* Exercise materials *
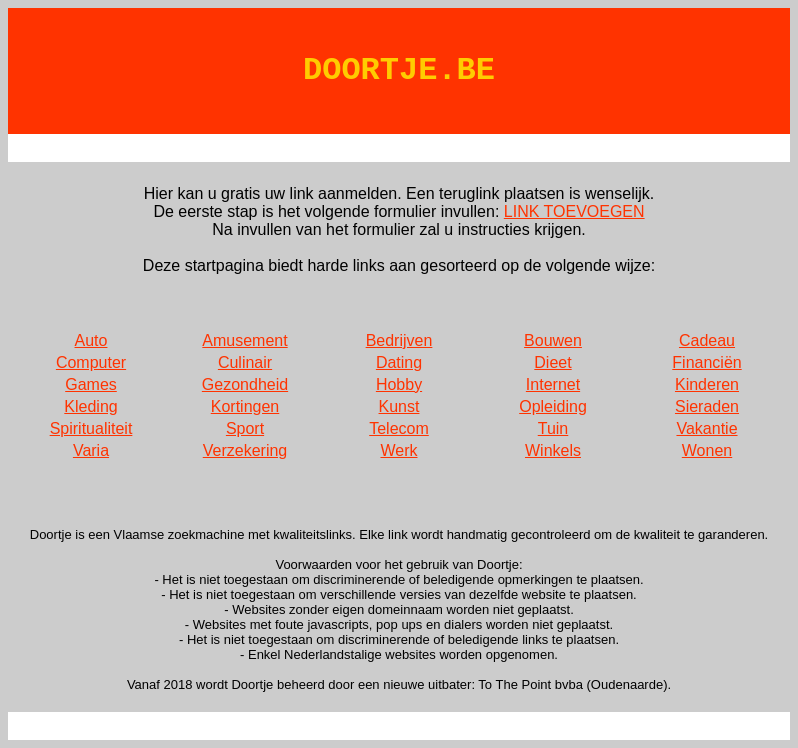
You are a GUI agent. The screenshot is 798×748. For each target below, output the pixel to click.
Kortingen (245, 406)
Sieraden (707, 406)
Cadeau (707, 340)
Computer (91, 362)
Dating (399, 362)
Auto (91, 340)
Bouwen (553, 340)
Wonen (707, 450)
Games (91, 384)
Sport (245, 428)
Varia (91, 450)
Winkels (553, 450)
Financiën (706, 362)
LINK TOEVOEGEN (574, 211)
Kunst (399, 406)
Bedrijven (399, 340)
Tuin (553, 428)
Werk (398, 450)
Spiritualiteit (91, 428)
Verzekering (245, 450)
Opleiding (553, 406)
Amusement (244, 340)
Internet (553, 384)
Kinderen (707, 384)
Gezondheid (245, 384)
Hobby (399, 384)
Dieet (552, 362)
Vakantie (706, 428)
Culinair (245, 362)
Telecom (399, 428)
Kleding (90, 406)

* Assigned task *
Output the data above in full. Skip every picture.

* Answer below *
You are a GUI agent. The screenshot is 798×748. For each target below, output the pixel to click.
Kortingen (245, 406)
Sieraden (707, 406)
Cadeau (707, 340)
Computer (91, 362)
Dating (399, 362)
Auto (91, 340)
Bouwen (553, 340)
Wonen (707, 450)
Games (91, 384)
Sport (245, 428)
Varia (91, 450)
Winkels (553, 450)
Financiën (706, 362)
LINK TOEVOEGEN (574, 211)
Kunst (399, 406)
Bedrijven (399, 340)
Tuin (553, 428)
Werk (398, 450)
Spiritualiteit (91, 428)
Verzekering (245, 450)
Opleiding (553, 406)
Amusement (244, 340)
Internet (553, 384)
Kinderen (707, 384)
Gezondheid (245, 384)
Hobby (399, 384)
Dieet (552, 362)
Vakantie (706, 428)
Culinair (245, 362)
Telecom (399, 428)
Kleding (90, 406)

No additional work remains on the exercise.